Heimo works at the Medical University of Graz in the fields of data management in biobanking, digital pathology and explainable AI. Within HEAP, he leads the FAIR Data Interoperability and Sharing Work Package, and coordinates the development of an open source platform for data exchange, the FAIR toolbox.
Heimo Müller.
Group Leader, Information Science and Machine Learning, Medical University Graz, Austria
Dr. Michael Snyder.
Head of Dept. of Genetics and Director of the Center for Genomics and Personalized Medicine, Stanford University School of Medicine, USA
Dr. Michael Snyder has pioneered the use of “big data” and multiomics to advance scientific discovery and transform healthcare. His laboratory has invented many technologies that are widely used in medicine and
research, including methods for characterizing genomes and their products (e.g.RNA-Seq, NGS paired end sequencing, ChIP-Chip and later Chip-Seq, protein arrays, machine learning for disease gene discovery, and wearables for monitoring personal health and exposures).
His application of omics and wearables technologies to perform longitudinal profiling is transforming medicine and healthcare. His laboratory’s recent work to use smartwatches and wearables to detect illness,
including infectious disease such as COVID-19, prior to symptom onset is being used by many thousands of people.
Martin Widschwendter is the Director of the European Translational Oncology Prevention and Screening (EUTOPS) Institute, University of Innsbruck, Austria. He is also Professor in Women’s Cancer at University College London, UK, (where he was previously Head of Department of Women’s Cancer), and Consultant Gynaecological Oncologist, Guest Professor at the Karolinska Institutet, Sweden, and FRCOG (Fellows ad eundem) of the Royal College of Obstetricians and Gynaecologists, UK.
Prof Widschwendter has been PI and Coordinator of several EU projects including FP7, H2020, and was awarded an ERC Advanced Grant. He is leading the HEAP Epigenomic Analysis Work Package (WP8), which will use the data from cohort studies to analyse the epigenome to identify alterations triggered by environmental exposures.
Martin Widschwendter Director of European Translational Oncology Prevention and Screening (EUTOPS) Institute, Austria
Dr Chiara Herzog. Postdoctoral researcher. European Translational Oncology Prevention and Screening (EUTOPS) Institute, University of Innsbruck, Austria.
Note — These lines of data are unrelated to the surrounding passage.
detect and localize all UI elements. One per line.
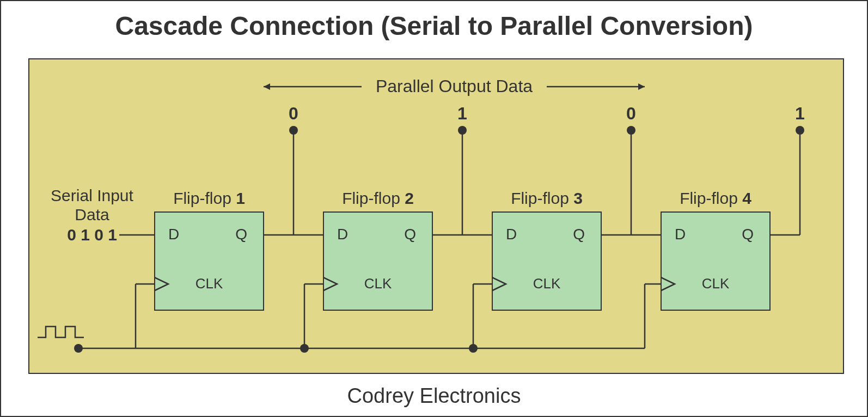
footer-label: Codrey Electronics — [1, 384, 867, 408]
serial-input-label-1: Serial Input — [51, 186, 133, 204]
page-title: Cascade Connection (Serial to Parallel C… — [1, 11, 867, 41]
ff4-num: 4 — [742, 189, 751, 207]
ff1-num: 1 — [236, 189, 245, 207]
diagram-frame: Cascade Connection (Serial to Parallel C… — [0, 0, 868, 417]
output-bit-3: 0 — [626, 104, 636, 123]
ff3-d: D — [506, 226, 517, 243]
svg-point-17 — [458, 126, 467, 135]
svg-text:Flip-flop 1: Flip-flop 1 — [173, 189, 245, 207]
ff4-d: D — [675, 226, 686, 243]
output-bit-1: 0 — [289, 104, 298, 123]
output-bit-2: 1 — [457, 104, 467, 123]
ff2-d: D — [337, 226, 348, 243]
flipflop-3: Flip-flop 3 D Q CLK — [492, 189, 601, 310]
svg-text:Flip-flop 4: Flip-flop 4 — [680, 189, 751, 207]
flipflop-4: Flip-flop 4 D Q CLK — [661, 189, 770, 310]
ff2-num: 2 — [405, 189, 414, 207]
flipflop-1: Flip-flop 1 D Q CLK — [155, 189, 264, 310]
ff3-clk: CLK — [533, 275, 561, 292]
svg-text:Flip-flop 2: Flip-flop 2 — [342, 189, 414, 207]
svg-point-23 — [796, 126, 804, 135]
ff4-q: Q — [742, 226, 754, 243]
ff3-q: Q — [573, 226, 585, 243]
clock-icon — [38, 327, 84, 337]
ff3-prefix: Flip-flop — [511, 189, 573, 207]
ff2-prefix: Flip-flop — [342, 189, 405, 207]
parallel-output-label: Parallel Output Data — [376, 76, 533, 96]
svg-marker-3 — [638, 83, 645, 90]
schematic-svg: Parallel Output Data Flip-flop 1 D Q CLK — [29, 59, 843, 373]
svg-point-28 — [300, 344, 309, 353]
ff3-num: 3 — [573, 189, 583, 207]
svg-point-20 — [627, 126, 635, 135]
svg-point-31 — [469, 344, 478, 353]
ff4-clk: CLK — [702, 275, 730, 292]
svg-point-34 — [74, 344, 83, 353]
ff2-q: Q — [404, 226, 416, 243]
flipflop-2: Flip-flop 2 D Q CLK — [323, 189, 432, 310]
ff2-clk: CLK — [364, 275, 392, 292]
ff4-prefix: Flip-flop — [680, 189, 742, 207]
serial-input-label-2: Data — [75, 206, 109, 223]
serial-input-value: 0 1 0 1 — [67, 226, 117, 244]
diagram-canvas: Parallel Output Data Flip-flop 1 D Q CLK — [28, 58, 844, 374]
ff1-clk: CLK — [195, 275, 223, 292]
output-bit-4: 1 — [795, 104, 805, 123]
svg-text:Flip-flop 3: Flip-flop 3 — [511, 189, 583, 207]
svg-marker-1 — [264, 83, 270, 90]
ff1-prefix: Flip-flop — [173, 189, 236, 207]
ff1-q: Q — [235, 226, 247, 243]
svg-point-14 — [289, 126, 298, 135]
ff1-d: D — [168, 226, 179, 243]
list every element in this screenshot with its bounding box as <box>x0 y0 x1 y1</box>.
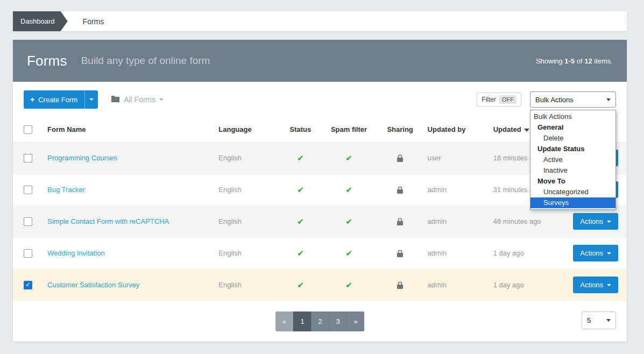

Chiara Herzog is a postdoctoral scientist researching ageing and disease prevention, with a focus on epigenetics. Her background is in Molecular Medicine and she holds a PhD in Neuroscience from the University of Edinburgh. Her industry experience includes working for a precision diagnostics company.
She is currently leading the bioinformatics team in Prof Martin Widschwendter’s research group at the University of Innsbruck, and co-leading a clinical trial to investigate individual longitudinal health changes following smoking cessation or intermittent fasting.
Frederik Trier Møller, MD, PhD. Senior Registrar, is a project manager and innovator. Apart from his medical experience, he has established research and digital knowledge infrastructures and conducted epidemiologic studies using Danish registers. Through his work at Statens Serum Institut, he is involved in the Danish COVID-19 response.
Frederik Trier Møller is leading the Consumer Cohort Work Package of HEAP, that aims to collect and analyse consumer purchase data’s impact on health. He believes that analysis of the “consumer purchase data exposome”, and health outcomes will lead to novel insights into our lifestyle’s impact on health and disease, and provide a basis for future prevention.